**Assignment**
Once you find the line with "TSC 1931 e.V. | Abt. Fussball" in the data that follows, repeat it and every line after it exactly, through the line with "La fe verá inequívocamente".

BEGIN Source records

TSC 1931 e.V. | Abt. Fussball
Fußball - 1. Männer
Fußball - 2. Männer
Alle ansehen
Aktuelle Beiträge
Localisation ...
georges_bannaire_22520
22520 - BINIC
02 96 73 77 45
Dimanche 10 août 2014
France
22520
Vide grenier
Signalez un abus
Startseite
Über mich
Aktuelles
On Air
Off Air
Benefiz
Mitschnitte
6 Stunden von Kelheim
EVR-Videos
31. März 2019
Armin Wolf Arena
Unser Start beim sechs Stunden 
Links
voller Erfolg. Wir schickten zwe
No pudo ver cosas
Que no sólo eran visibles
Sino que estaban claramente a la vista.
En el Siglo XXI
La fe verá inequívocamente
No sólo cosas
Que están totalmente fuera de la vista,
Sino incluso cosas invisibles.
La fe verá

END Source records
BEGIN Source records

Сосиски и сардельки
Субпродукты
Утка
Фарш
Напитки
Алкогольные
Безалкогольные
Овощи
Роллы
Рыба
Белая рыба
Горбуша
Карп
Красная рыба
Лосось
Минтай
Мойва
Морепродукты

END Source records
BEGIN Source records

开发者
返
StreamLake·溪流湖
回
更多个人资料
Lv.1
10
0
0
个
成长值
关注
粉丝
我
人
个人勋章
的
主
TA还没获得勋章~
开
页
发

END Source records

**Result of the task**
TSC 1931 e.V. | Abt. Fussball
Fußball - 1. Männer
Fußball - 2. Männer
Alle ansehen
Aktuelle Beiträge
Localisation ...
georges_bannaire_22520
22520 - BINIC
02 96 73 77 45
Dimanche 10 août 2014
France
22520
Vide grenier
Signalez un abus
Startseite
Über mich
Aktuelles
On Air
Off Air
Benefiz
Mitschnitte
6 Stunden von Kelheim
EVR-Videos
31. März 2019
Armin Wolf Arena
Unser Start beim sechs Stunden 
Links
voller Erfolg. Wir schickten zwe
No pudo ver cosas
Que no sólo eran visibles
Sino que estaban claramente a la vista.
En el Siglo XXI
La fe verá inequívocamente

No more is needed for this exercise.